> Recorded data:
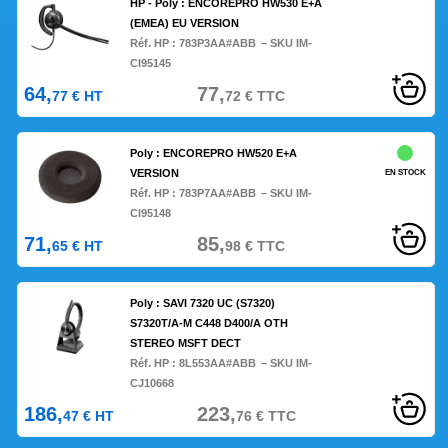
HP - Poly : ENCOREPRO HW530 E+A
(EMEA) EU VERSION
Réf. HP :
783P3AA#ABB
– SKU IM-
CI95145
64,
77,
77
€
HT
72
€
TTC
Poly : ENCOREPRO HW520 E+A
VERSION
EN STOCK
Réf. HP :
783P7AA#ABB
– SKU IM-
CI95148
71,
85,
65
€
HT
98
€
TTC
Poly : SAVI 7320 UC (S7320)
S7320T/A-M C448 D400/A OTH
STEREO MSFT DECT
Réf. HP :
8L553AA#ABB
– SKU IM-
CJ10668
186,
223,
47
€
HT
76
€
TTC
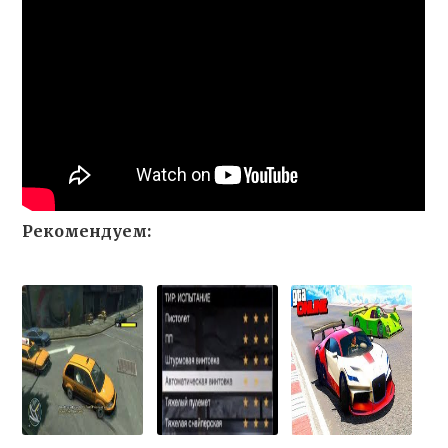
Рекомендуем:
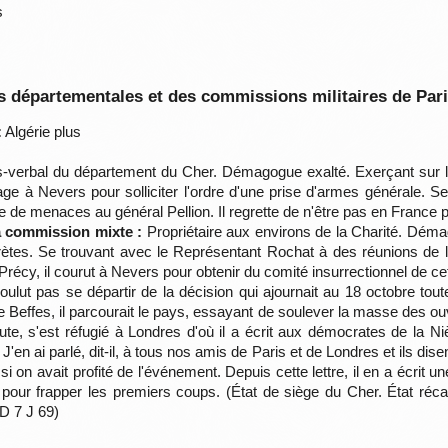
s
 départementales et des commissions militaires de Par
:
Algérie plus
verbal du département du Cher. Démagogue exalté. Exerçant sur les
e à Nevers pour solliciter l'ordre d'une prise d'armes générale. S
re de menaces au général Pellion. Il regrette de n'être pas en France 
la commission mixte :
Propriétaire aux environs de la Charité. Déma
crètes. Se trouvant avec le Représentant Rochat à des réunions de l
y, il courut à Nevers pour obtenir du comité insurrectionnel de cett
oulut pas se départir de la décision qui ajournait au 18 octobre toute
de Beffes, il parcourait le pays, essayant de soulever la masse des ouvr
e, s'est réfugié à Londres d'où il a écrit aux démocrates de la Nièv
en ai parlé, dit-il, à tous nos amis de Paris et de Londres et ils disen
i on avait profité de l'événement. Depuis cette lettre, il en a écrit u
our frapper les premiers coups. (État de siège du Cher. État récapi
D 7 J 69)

* * *

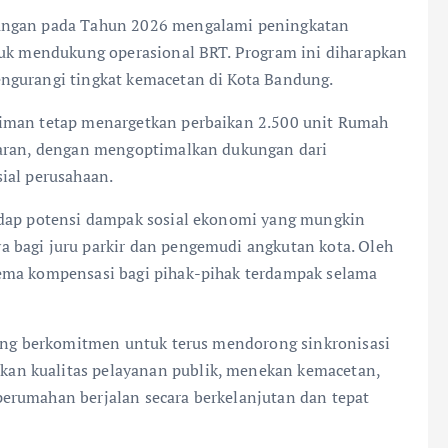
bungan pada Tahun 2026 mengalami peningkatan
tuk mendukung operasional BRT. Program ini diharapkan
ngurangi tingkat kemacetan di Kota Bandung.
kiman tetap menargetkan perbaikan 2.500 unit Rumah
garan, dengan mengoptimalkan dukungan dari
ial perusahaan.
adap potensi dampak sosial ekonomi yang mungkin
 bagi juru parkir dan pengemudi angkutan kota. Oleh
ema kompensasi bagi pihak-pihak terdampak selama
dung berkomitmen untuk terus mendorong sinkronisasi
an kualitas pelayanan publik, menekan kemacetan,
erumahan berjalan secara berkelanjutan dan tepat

> Instructions for the task:
Range to copy from the listing above: the line with "HP - Poly : ENCOREPRO HW530 E+A" through the line with "re de menaces". Transcribe it exactly and skip the pictures.

> Solution to this problem:
HP - Poly : ENCOREPRO HW530 E+A
(EMEA) EU VERSION
Réf. HP :
783P3AA#ABB
– SKU IM-
CI95145
64,
77,
77
€
HT
72
€
TTC
Poly : ENCOREPRO HW520 E+A
VERSION
EN STOCK
Réf. HP :
783P7AA#ABB
– SKU IM-
CI95148
71,
85,
65
€
HT
98
€
TTC
Poly : SAVI 7320 UC (S7320)
S7320T/A-M C448 D400/A OTH
STEREO MSFT DECT
Réf. HP :
8L553AA#ABB
– SKU IM-
CJ10668
186,
223,
47
€
HT
76
€
TTC
Рекомендуем:
s
 départementales et des commissions militaires de Par
:
Algérie plus
verbal du département du Cher. Démagogue exalté. Exerçant sur les
e à Nevers pour solliciter l'ordre d'une prise d'armes générale. S
re de menaces au général Pellion. Il regrette de n'être pas en France 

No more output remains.